Hosts: Neil & Chris
Duration: ~78 minutes
Release: Not scheduled
Neil and Chris turn their attention to one of 1992's most unlikely success stories, Ugly Kid Joe's debut album America's Least Wanted. Born from a week spent with REM's more cerebral output, Neil found himself craving something crunchier, riffier, and a whole lot less earnest. One morning listen later and a long-forgotten favourite came roaring back. What struck him wasn't just how good the record still sounds, but how genuinely baffling it is that it ever worked at all.
The band didn't fit the grunge scene, didn't fit thrash, didn't fit hair metal, and actively mocked the genre they were closest to. And yet 2.4 million copies worldwide suggests the world was more than happy to receive them. This episode digs into why, tracing the band's origins as a throwaway joke name, their rocket ride from a debut EP to major label success, and the frustrating inability to repeat the trick on anything that followed.
The hosts give particular love to Panhandling Prince, singling out its funky undertow, phenomenal bass lines, and the squealing guitar solo that closes it out as evidence the album rewards deeper listening beyond the hits. The emotional weight of Cats in the Cradle gets a proper airing too, with Neil reflecting on how a song about fathers, sons, and missed time has a habit of making you want to put the phone down and go be present. Neighbour and Mr.

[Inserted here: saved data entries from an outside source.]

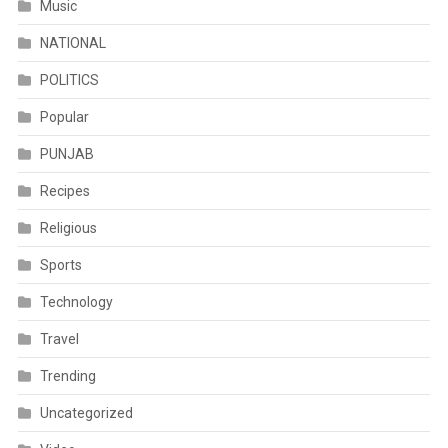
Music
NATIONAL
POLITICS
Popular
PUNJAB
Recipes
Religious
Sports
Technology
Travel
Trending
Uncategorized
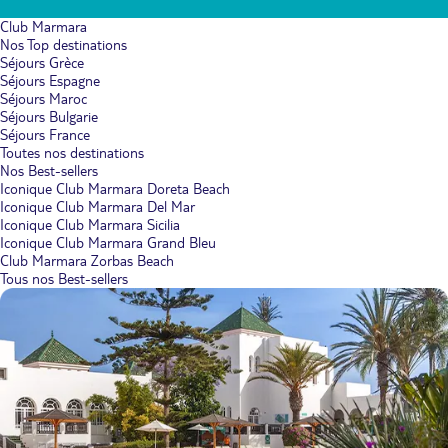
Club Marmara
Nos Top destinations
Séjours Grèce
Séjours Espagne
Séjours Maroc
Séjours Bulgarie
Séjours France
Toutes nos destinations
Nos Best-sellers
Iconique Club Marmara Doreta Beach
Iconique Club Marmara Del Mar
Iconique Club Marmara Sicilia
Iconique Club Marmara Grand Bleu
Club Marmara Zorbas Beach
Tous nos Best-sellers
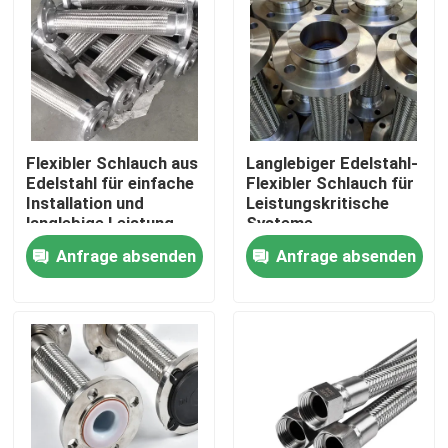
Flexibler Schlauch aus
Langlebiger Edelstahl-
Edelstahl für einfache
Flexibler Schlauch für
Installation und
Leistungskritische
langlebige Leistung
Systeme
Anfrage absenden
Anfrage absenden
Zu Hause
Produkte
Über uns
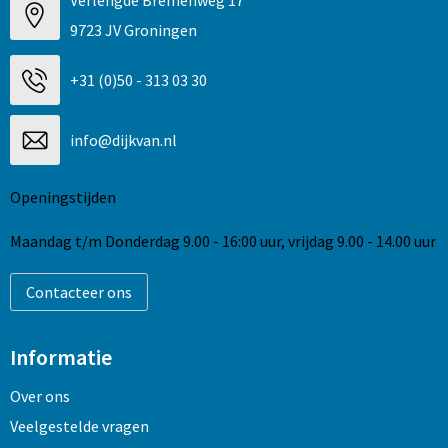
Verlengde Bremenweg 17
9723 JV Groningen
+31 (0)50 - 313 03 30
info@dijkvan.nl
Openingstijden
Maandag t/m Donderdag 9.00 - 16:00 uur, vrijdag 9.00 - 14.00 uur
Contacteer ons
Informatie
Over ons
Veelgestelde vragen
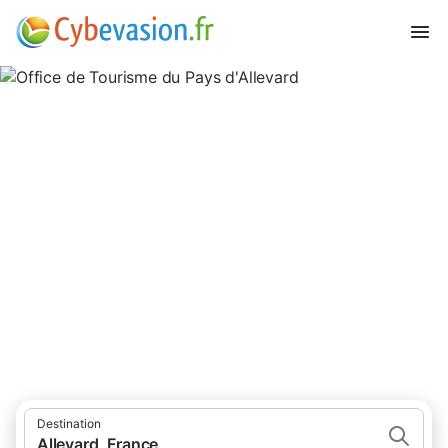
Office de Tourisme du Pays
d'Allevard
Hotels, Chambres d'hôtes, locations de vacances et
appartements à proximité de l'Office de Tourisme du Pays
d'Allevard Allevard les Bains
Destination
Allevard, France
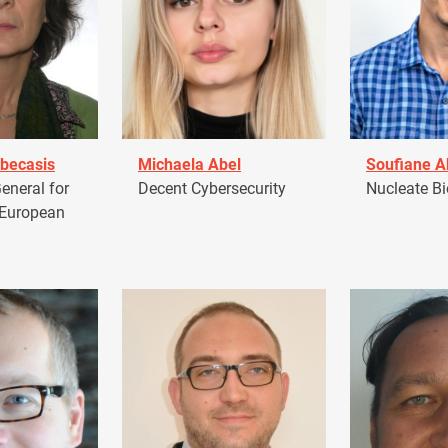
becasis
Michaela Abel
Soufiane 
eneral for
Decent Cybersecurity
Nucleate Bi
 European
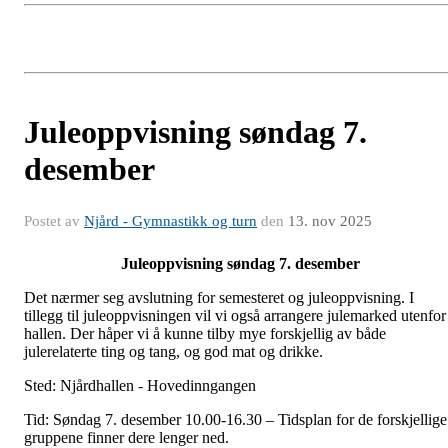
Juleoppvisning søndag 7.
desember
Postet av
Njård - Gymnastikk og turn
den
13. nov 2025
Juleoppvisning søndag 7. desember
Det nærmer seg avslutning for semesteret og juleoppvisning. I
tillegg til juleoppvisningen vil vi også arrangere julemarked utenfor
hallen. Der håper vi å kunne tilby mye forskjellig av både
julerelaterte ting og tang, og god mat og drikke.
Sted: Njårdhallen - Hovedinngangen
Tid: Søndag 7. desember 10.00-16.30 – Tidsplan for de forskjellige
gruppene finner dere lenger ned.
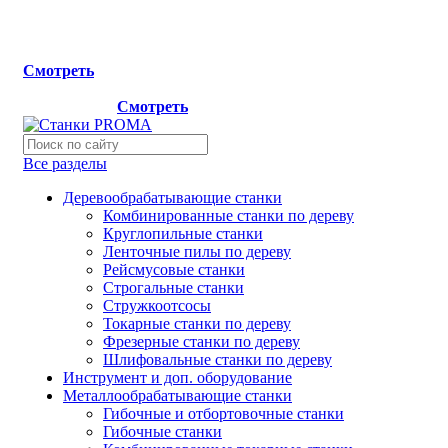
Мы переехали на новый склад, расположенный по адресу:
г.Лосино-Петровский , ул.Дачная 1. Просьба учитывать
данную информацию при планировании отгрузок !
Смотреть
Новый склад расположен по адресу: г.Лосино-Петровский 
ул.Дачная 1.
Смотреть
Все разделы
Деревообрабатывающие станки
Комбинированные станки по дереву
Круглопильные станки
Ленточные пилы по дереву
Рейсмусовые станки
Строгальные станки
Стружкоотсосы
Токарные станки по дереву
Фрезерные станки по дереву
Шлифовальные станки по дереву
Инструмент и доп. оборудование
Металлообрабатывающие станки
Гибочные и отбортовочные станки
Гибочные станки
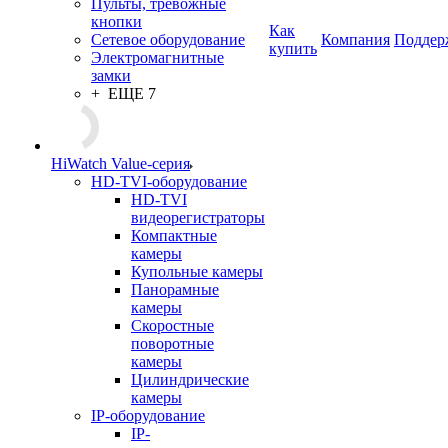
Пульты, тревожные
кнопки
Как
Сетевое оборудование
Компания
Поддер
купить
Электромагнитные
замки
+ ЕЩЕ 7
HiWatch Value-серия
HD-TVI-оборудование
HD-TVI
видеорегистраторы
Компактные
камеры
Купольные камеры
Панорамные
камеры
Скоростные
поворотные
камеры
Цилиндрические
камеры
IP-оборудование
IP-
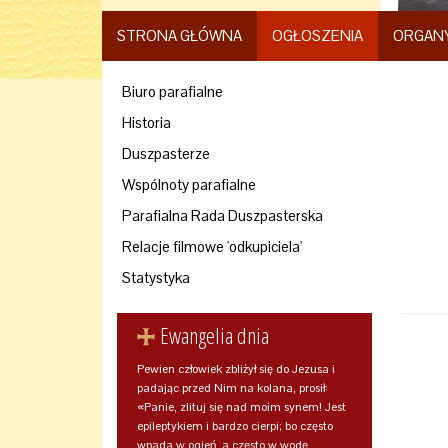
STRONA GŁÓWNA
OGŁOSZENIA
ORGAN
Biuro parafialne
Historia
Duszpasterze
Wspólnoty parafialne
Parafialna Rada Duszpasterska
Relacje filmowe 'odkupiciela'
Statystyka
Ewangelia dnia
Pewien człowiek zbliżył się do Jezusa i
padając przed Nim na kolana, prosił:
«Panie, zlituj się nad moim synem! Jest
epileptykiem i bardzo cierpi; bo często
wpada w ogień, a często w wodę.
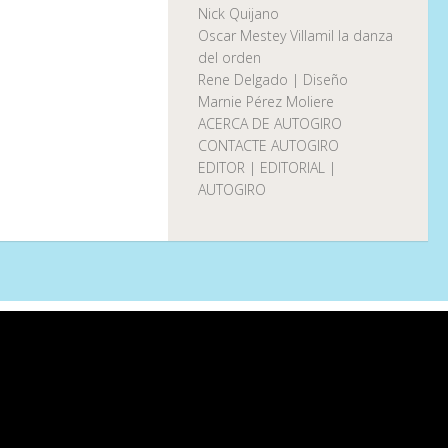
Nick Quijano
Oscar Mestey Villamil la danza
del orden
Rene Delgado | Diseño
Marnie Pérez Moliere
ACERCA DE AUTOGIRO
CONTACTE AUTOGIRO
EDITOR | EDITORIAL |
AUTOGIRO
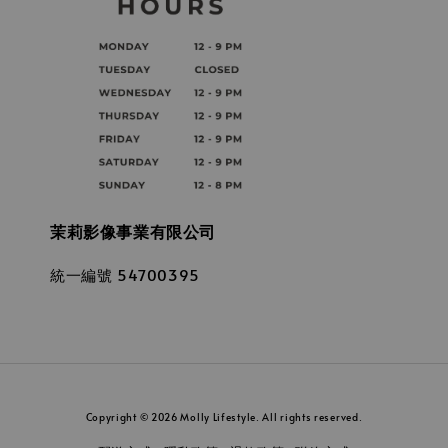
茉莉影像事業有限公司
統一編號 54700395
Copyright © 2026 Molly Lifestyle. All rights reserved.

Record Man round out the discussion, the latter read as a barely veiled attack on the industry written before things with Mercury Records went sideways.
America's Least Wanted is a better album than most people remember, and a stranger commercial success than almost anyone gives it credit for. Neil and Chris make a convincing case that its longevity comes not from fitting a moment but from refusing to. The attitude carried it somewhere the genre labels couldn't.